Entries taken from a collection >>
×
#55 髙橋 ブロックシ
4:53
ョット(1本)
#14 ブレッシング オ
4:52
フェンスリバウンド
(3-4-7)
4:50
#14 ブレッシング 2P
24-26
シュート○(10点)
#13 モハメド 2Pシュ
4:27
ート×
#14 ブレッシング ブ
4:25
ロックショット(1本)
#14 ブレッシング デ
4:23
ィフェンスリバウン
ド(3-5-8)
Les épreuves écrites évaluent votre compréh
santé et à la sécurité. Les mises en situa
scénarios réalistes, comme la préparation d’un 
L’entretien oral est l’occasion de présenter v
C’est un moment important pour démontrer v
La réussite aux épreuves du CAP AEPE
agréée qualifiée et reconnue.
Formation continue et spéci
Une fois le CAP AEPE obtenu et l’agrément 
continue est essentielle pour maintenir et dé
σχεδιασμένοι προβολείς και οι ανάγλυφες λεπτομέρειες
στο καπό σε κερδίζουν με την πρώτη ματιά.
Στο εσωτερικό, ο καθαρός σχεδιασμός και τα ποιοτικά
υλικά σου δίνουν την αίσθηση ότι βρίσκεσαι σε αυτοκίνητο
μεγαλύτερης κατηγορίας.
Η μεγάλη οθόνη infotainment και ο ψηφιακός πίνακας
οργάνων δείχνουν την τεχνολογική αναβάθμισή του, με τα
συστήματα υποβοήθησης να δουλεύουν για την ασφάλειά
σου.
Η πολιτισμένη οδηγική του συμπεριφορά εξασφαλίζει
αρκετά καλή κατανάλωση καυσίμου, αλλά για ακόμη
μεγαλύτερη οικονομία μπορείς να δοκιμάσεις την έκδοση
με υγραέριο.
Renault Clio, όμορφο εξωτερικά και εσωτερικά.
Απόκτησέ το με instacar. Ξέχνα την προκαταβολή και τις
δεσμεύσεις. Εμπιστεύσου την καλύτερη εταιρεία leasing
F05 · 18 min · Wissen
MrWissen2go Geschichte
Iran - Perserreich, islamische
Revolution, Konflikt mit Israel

What is expected >> Retype exactly the lines from the first line of the records above through the line containing "scénarios réalistes, comme", both included, and nothing else.

Exercise response >>
×
#55 髙橋 ブロックシ
4:53
ョット(1本)
#14 ブレッシング オ
4:52
フェンスリバウンド
(3-4-7)
4:50
#14 ブレッシング 2P
24-26
シュート○(10点)
#13 モハメド 2Pシュ
4:27
ート×
#14 ブレッシング ブ
4:25
ロックショット(1本)
#14 ブレッシング デ
4:23
ィフェンスリバウン
ド(3-5-8)
Les épreuves écrites évaluent votre compréh
santé et à la sécurité. Les mises en situa
scénarios réalistes, comme la préparation d’un 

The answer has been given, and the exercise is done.